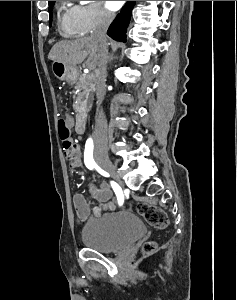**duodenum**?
Listing matches in <instances>:
<instances>
[{
  "mask_svg": "<svg viewBox=\"0 0 237 300\" xmlns=\"http://www.w3.org/2000/svg\"><path fill=\"white\" fill-rule=\"evenodd\" d=\"M75 130L78 134H84L87 130V117L80 113L76 118Z\"/></svg>",
  "mask_w": 237,
  "mask_h": 300,
  "instance_id": "duodenum-1",
  "label": "duodenum"
}]
</instances>
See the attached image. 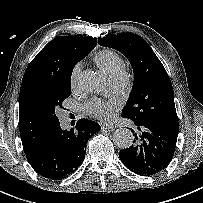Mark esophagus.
<instances>
[{"instance_id":"obj_1","label":"esophagus","mask_w":203,"mask_h":203,"mask_svg":"<svg viewBox=\"0 0 203 203\" xmlns=\"http://www.w3.org/2000/svg\"><path fill=\"white\" fill-rule=\"evenodd\" d=\"M101 128L102 129H108V130H114L115 126L110 123H101Z\"/></svg>"}]
</instances>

____________________

= Problem details =
Show every line in the records above that contains the word "rule".

= Written solution =
  "mask_svg": "<svg viewBox=\"0 0 237 300\" xmlns=\"http://www.w3.org/2000/svg\"><path fill=\"white\" fill-rule=\"evenodd\" d=\"M75 130L78 134H84L87 130V117L80 113L76 118Z\"/></svg>",
[{"instance_id":"obj_1","label":"esophagus","mask_w":203,"mask_h":203,"mask_svg":"<svg viewBox=\"0 0 203 203\" xmlns=\"http://www.w3.org/2000/svg\"><path fill=\"white\" fill-rule=\"evenodd\" d=\"M101 128L102 129H108V130H114L115 126L110 123H101Z\"/></svg>"}]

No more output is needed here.